Seau's family said he had never been diagnosed with a concussion while playing football, but said he suffered from mood swings, insomnia and depression.
"I read that story and thought, This is starting to make sense now, this is what is happening to dad," Tod Woodward said.
It still isn't really possible to diagnose CTE in the living, although substantial progress is being made on that front, so whether Woodward and the others suing the CFL have that specific disease right now isn't easily provable. However, CTE has been known to cause dramatic changes in behaviour; Seau's case is one to consider, but also look at those of Mike Webster and Dave Duerson. Also, while the players suing the CFL may not have been confirmed to have CTE yet, they all have substantial recorded histories of neurological problems, many of which have also been tied to football-related head trauma. That's the case with Woodward.
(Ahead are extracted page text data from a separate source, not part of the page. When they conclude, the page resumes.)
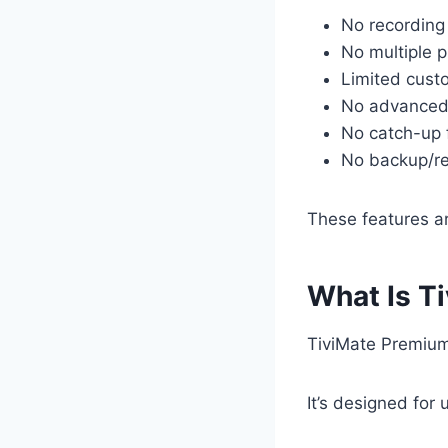
No recording
No multiple p
Limited cust
No advanced
No catch-up 
No backup/re
These features a
What Is T
TiviMate Premium 
It’s designed for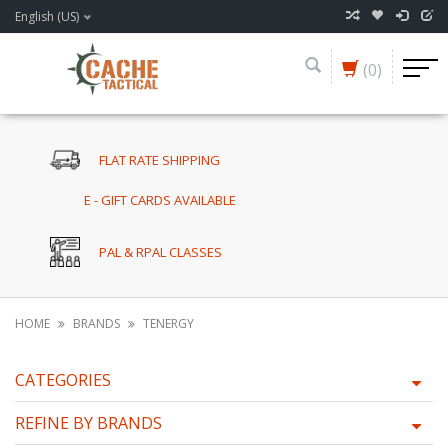
English (US)
(0)
FLAT RATE SHIPPING
E - GIFT CARDS AVAILABLE
PAL & RPAL CLASSES
HOME
BRANDS
TENERGY
CATEGORIES
REFINE BY BRANDS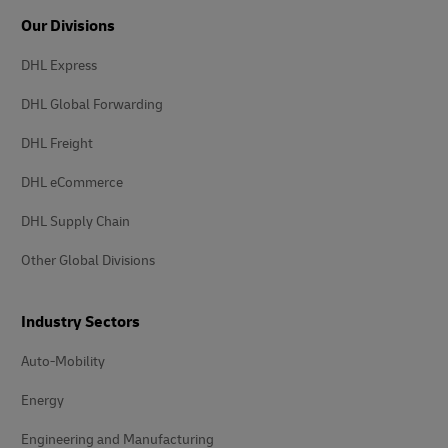
Our Divisions
DHL Express
DHL Global Forwarding
DHL Freight
DHL eCommerce
DHL Supply Chain
Other Global Divisions
Industry Sectors
Auto-Mobility
Energy
Engineering and Manufacturing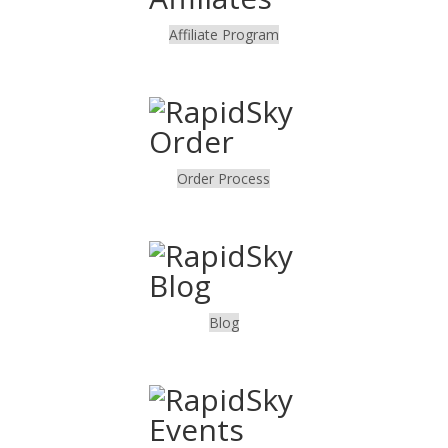
Affiliate Program
.
Order Process
.
Blog
.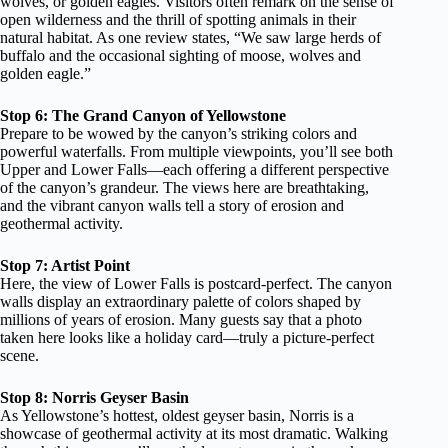
wolves, or golden eagles. Visitors often remark on the sense of
open wilderness and the thrill of spotting animals in their
natural habitat. As one review states, “We saw large herds of
buffalo and the occasional sighting of moose, wolves and
golden eagle.”
Stop 6: The Grand Canyon of Yellowstone
Prepare to be wowed by the canyon’s striking colors and
powerful waterfalls. From multiple viewpoints, you’ll see both
Upper and Lower Falls—each offering a different perspective
of the canyon’s grandeur. The views here are breathtaking,
and the vibrant canyon walls tell a story of erosion and
geothermal activity.
Stop 7: Artist Point
Here, the view of Lower Falls is postcard-perfect. The canyon
walls display an extraordinary palette of colors shaped by
millions of years of erosion. Many guests say that a photo
taken here looks like a holiday card—truly a picture-perfect
scene.
Stop 8: Norris Geyser Basin
As Yellowstone’s hottest, oldest geyser basin, Norris is a
showcase of geothermal activity at its most dramatic. Walking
Here's what Westhead writes about his diagnosis:
After going to brain specialists, Rod Woodward was diagnosed with frontotemporal dementia, or FTD. Frontotemporal dementia is the second most common form of dementia after Alzheimer's disease, said Nina Strohminger, a postdoctoral fellow at the Yale School of Management who has studied mental illness and dementia.
FTD affects the so-called executive function in the brain, Strohminger said in an interview. It can change self-control and affect the moral compass. People with the disease sometimes steal, become problem gamblers, cheat on their spouses, or become pathological liars or apathetic.
"It's very hard for families to cope with," Strohminger said.
It's notable that FTD is often associated with the buildup of tau proteins in the brain, which is also frequently a sign of CTE. As stated above, there's no particularly concrete way to diagnose the living with CTE right now, but that may not matter. Those suing the CFL can prove at the least that they have substantial neurological issues that may be related to football, and it's also possible that families of the deceased CFLers who have received confirmed CTE diagnoses could join this lawsuit.
That's another interesting element of Woodward's story here; while Banks and Allen sought class-action status in their initial June filing, he's the first player to join their suit. We'll see if others follow (keep in mind that up to seven former CFL players have been reportedly preparing litigation against the league; Woodward's involvement makes it four who have actually filed, so there are still some out there who are definitely looking at it), but if the new NFL data bears any relation to the CFL, there may be a whole lot of former CFL players out there experiencing the aftereffects of a career filled with head trauma. Woodward's case also shows that more of them may be willing to sue over that. This is a critical issue facing the CFL, and it's one that's likely to impact the league for years to come.